Malheureusement, les enjeux ne vont guère plus loin que le récit de la cohabitation chaotique et de l’apprivoisement mutuel entre Aya et la sorcière. Il est certain que l’on est bien loin de l’ampleur narrative de Princesse Mononoké ou de Le Voyage de Chihiro, mais l’on aurait pu s’accommoder de la dimension anecdotique du scénario pour simplement apprécier ce qu’il avait à offrir de légèreté et d’humour. Cependant, là où le bat blesse, c’est que le film passe son temps à faire de fausses promesses, nous laissant dans l’attente d’un dénouement qui ne nous sera jamais donné. La première scène nous montre en effet la mère biologique d’Aya, en fuite, la laissant devant l’orphelinat en promettant de revenir la chercher. Tout au long de son séjour chez Bella Yaga, la curiosité d’Aya l’amène sans qu’elle le sache à découvrir le passé de sa mère, et quand celle-ci réapparaît enfin et sonne à la porte, le générique vient clore l’ensemble abruptement.

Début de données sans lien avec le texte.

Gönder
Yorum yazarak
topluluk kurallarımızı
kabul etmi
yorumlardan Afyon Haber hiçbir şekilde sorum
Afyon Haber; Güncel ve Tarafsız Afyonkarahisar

On peut certes voir un intérêt dans le fait de mettre en scène ce qui n’est, en somme, qu’une parenthèse dans le destin d’Aya, et à ne pas élucider tous les mystères qui sont saupoudrés sur sa vie. Alors que l’on montre régulièrement du doigt l’infantilisation des spectateurs dans la tendance des grosses productions à être démonstratives et explicatives à l’excès, laisser le soin au public de répondre lui-même aux questions restées en suspens et d’imaginer la suite qu’il souhaite pourrait être une démarche des plus pertinentes. Pour autant, rien dans l’ambiance ou le traitement de l’intrigue ne laisse présager d’un tel recul vis-à-vis du sujet, qui semble bel et bien devoir être pris au premier degré, et qui met ainsi patiemment en place des codes qu’il ne respectera pas dans son dénouement, ouvrant des portes pour ne jamais les refermer. La sensation est de n’avoir vu qu’une longue introduction, et que le scénario devrait commencer au moment où il s’achève.
En fin de compte, si les choix artistiques ont fait couler beaucoup d’encre, et que l’exécution n’est pas à la hauteur de ce que l’on aurait pu espérer, il parvient néanmoins à s’en dégager un certain caractère dans lequel on peut se laisser couler une fois passée l’éventuelle réticence initiale. Toutefois, c’est bien sur la longueur que se met en place la véritable déception d’Aya et la sorcière, celui-ci esquissant des enjeux qui seront en fin de compte à peine effleurés, et interrogeant sur les raisons qui ont poussé Miyazaki Goro à vouloir raconter cette histoire en premier lieu.
Lila Gleizes
Aya et la sorcière de Miyazaki Goro. Japon. 2020. Disponible sur Netflix.